Top of Record set

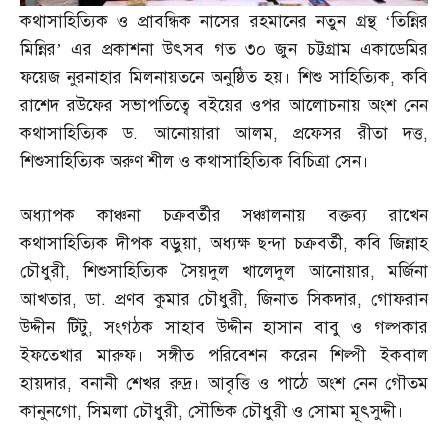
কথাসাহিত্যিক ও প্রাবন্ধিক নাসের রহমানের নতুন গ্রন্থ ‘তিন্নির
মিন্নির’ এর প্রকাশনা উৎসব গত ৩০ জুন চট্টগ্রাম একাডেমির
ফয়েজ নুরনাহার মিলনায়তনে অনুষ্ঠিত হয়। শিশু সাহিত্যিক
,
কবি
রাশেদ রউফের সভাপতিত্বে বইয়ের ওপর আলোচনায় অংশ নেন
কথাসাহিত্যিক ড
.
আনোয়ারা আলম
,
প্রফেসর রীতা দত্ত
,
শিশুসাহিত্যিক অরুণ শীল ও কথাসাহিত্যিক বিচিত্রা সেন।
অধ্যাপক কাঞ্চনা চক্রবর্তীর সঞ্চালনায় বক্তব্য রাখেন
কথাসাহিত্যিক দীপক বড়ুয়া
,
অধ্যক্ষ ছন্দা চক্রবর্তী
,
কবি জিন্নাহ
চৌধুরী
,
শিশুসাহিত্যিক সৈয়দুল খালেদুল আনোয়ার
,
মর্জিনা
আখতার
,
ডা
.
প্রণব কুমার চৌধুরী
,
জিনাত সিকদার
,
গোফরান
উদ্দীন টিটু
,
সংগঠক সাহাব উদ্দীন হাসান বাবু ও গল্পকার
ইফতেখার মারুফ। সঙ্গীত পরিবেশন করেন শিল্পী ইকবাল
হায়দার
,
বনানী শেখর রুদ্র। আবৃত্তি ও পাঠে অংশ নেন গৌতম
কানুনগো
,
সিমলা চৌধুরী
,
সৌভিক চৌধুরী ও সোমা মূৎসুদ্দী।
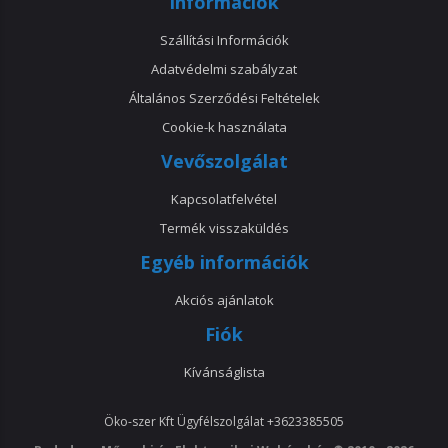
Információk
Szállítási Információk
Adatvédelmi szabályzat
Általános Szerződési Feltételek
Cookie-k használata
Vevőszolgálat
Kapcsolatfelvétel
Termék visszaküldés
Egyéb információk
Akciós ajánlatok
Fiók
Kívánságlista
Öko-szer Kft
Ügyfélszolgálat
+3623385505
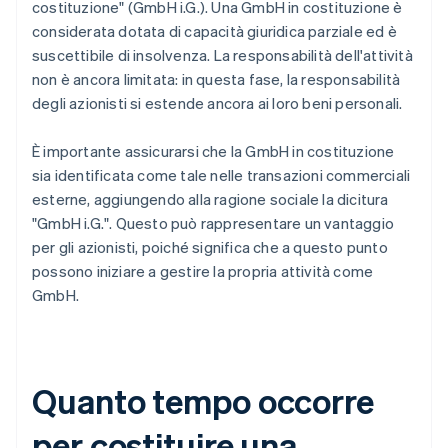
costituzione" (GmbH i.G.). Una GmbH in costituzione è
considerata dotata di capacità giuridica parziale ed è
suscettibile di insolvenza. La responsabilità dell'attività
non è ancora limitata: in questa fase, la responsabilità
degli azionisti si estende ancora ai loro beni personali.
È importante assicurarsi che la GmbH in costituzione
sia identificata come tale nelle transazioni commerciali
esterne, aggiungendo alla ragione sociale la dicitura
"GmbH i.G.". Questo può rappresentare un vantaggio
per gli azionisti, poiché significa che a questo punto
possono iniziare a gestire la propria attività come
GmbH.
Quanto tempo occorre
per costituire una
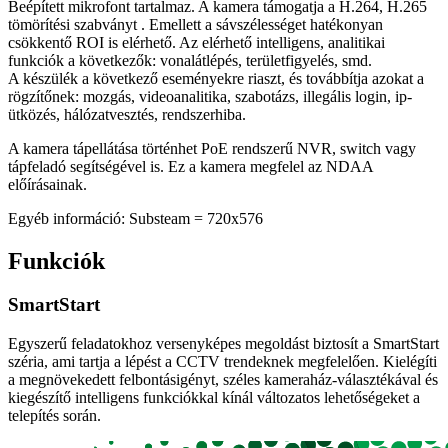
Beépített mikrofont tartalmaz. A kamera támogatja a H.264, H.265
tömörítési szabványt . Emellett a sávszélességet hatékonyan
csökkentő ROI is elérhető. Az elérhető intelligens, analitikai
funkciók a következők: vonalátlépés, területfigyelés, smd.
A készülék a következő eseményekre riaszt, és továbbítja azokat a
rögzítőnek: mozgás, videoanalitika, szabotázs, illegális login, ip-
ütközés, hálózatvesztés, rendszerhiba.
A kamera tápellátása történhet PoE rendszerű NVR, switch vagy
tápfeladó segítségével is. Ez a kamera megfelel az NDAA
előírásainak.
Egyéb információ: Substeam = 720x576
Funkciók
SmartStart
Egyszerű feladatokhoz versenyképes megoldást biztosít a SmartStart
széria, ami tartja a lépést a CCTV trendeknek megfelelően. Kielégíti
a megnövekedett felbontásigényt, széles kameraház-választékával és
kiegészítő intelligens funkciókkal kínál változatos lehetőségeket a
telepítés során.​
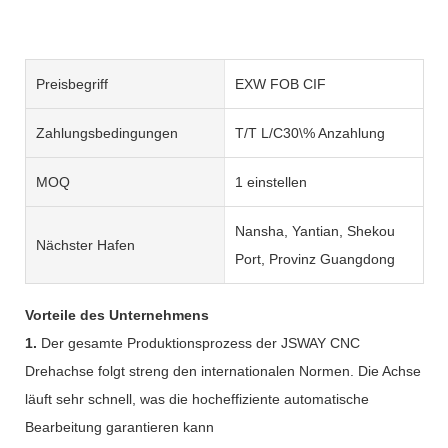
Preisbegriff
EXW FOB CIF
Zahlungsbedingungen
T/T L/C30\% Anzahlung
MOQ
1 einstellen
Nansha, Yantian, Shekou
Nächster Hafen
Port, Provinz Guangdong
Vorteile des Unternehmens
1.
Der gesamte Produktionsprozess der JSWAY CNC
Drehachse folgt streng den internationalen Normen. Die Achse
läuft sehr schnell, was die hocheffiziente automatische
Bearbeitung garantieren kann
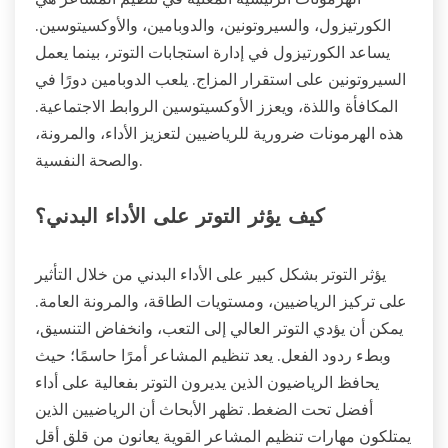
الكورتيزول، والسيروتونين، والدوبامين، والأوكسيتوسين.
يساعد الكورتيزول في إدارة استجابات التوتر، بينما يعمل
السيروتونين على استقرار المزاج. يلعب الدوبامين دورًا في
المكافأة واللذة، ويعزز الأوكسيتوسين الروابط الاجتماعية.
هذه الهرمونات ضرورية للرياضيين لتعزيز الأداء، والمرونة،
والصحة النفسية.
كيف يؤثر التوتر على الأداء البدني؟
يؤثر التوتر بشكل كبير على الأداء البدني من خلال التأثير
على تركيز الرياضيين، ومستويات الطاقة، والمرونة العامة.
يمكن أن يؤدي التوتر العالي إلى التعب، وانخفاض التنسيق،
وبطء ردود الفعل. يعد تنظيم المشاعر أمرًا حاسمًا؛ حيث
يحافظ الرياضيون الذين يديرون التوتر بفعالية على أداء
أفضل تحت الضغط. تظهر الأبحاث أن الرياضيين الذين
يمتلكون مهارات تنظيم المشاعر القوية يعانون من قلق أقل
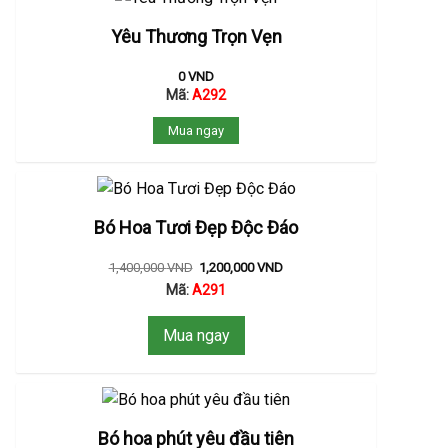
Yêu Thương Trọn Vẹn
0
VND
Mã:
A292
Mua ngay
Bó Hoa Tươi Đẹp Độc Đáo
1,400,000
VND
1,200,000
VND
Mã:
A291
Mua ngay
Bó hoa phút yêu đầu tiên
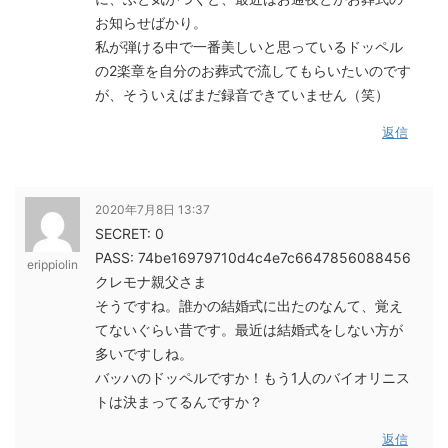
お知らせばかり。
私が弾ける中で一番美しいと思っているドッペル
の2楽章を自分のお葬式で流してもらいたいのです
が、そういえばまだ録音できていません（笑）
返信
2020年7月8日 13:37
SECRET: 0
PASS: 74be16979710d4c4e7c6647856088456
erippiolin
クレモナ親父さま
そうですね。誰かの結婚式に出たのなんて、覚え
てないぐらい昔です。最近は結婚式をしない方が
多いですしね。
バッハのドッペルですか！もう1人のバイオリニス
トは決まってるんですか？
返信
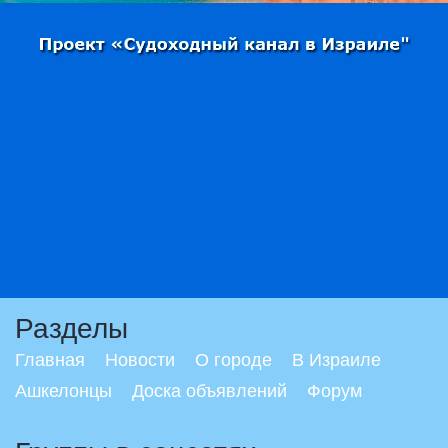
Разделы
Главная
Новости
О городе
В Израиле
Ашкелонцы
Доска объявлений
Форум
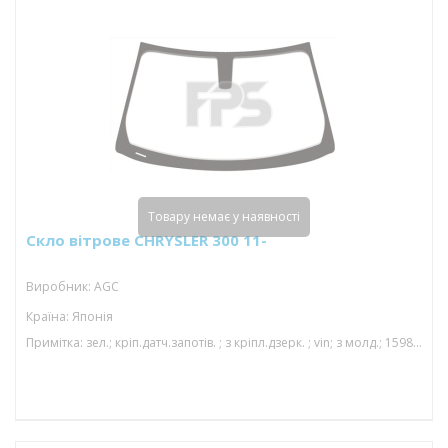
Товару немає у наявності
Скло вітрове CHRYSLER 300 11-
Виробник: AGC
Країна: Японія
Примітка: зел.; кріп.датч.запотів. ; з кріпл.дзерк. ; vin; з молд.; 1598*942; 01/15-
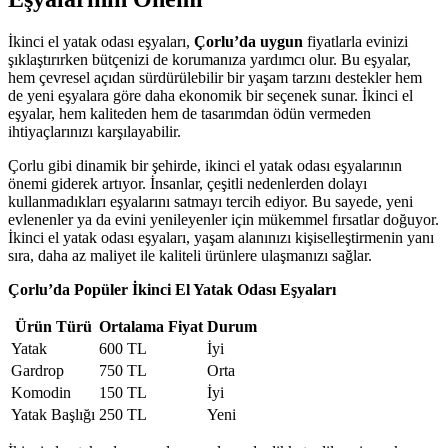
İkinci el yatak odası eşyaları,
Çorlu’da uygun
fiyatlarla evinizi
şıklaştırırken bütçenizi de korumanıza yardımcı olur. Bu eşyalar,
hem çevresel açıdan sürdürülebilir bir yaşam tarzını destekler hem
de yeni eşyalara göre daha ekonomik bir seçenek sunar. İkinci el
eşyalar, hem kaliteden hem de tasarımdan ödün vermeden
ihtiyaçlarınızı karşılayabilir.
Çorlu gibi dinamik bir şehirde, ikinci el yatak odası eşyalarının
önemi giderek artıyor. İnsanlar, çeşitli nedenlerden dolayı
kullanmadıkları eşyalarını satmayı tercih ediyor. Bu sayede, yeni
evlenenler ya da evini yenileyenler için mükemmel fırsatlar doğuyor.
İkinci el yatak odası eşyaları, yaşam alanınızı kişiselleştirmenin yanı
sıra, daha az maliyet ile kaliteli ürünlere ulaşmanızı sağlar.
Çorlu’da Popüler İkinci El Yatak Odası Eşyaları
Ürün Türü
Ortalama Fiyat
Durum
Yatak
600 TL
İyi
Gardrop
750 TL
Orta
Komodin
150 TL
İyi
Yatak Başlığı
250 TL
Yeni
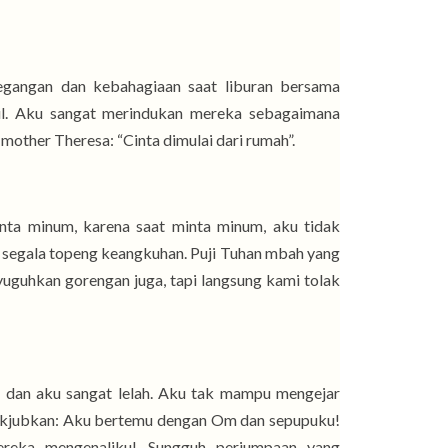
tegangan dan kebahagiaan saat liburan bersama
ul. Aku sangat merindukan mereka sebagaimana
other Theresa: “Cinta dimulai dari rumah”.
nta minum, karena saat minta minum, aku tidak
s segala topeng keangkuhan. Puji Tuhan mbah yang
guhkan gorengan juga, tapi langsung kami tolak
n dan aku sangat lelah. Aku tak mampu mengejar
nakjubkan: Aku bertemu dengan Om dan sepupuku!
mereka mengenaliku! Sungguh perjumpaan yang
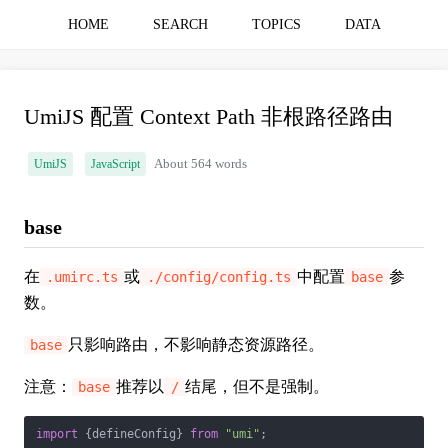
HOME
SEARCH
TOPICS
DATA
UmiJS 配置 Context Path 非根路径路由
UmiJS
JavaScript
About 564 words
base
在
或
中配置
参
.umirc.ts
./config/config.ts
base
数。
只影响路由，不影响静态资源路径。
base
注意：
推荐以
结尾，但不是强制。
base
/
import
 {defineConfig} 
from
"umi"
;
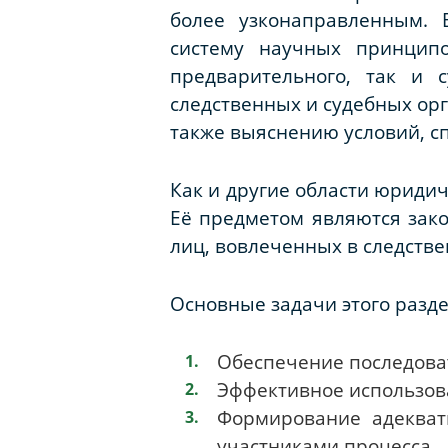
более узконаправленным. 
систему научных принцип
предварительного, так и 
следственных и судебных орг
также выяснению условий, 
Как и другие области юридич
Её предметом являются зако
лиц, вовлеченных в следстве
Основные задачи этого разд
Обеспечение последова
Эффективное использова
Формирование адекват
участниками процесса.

Bottom of Record set

Work required:
Given the entries above, count how many lines include the word "azionisti"; respond with the number only.

Completed exercise:
2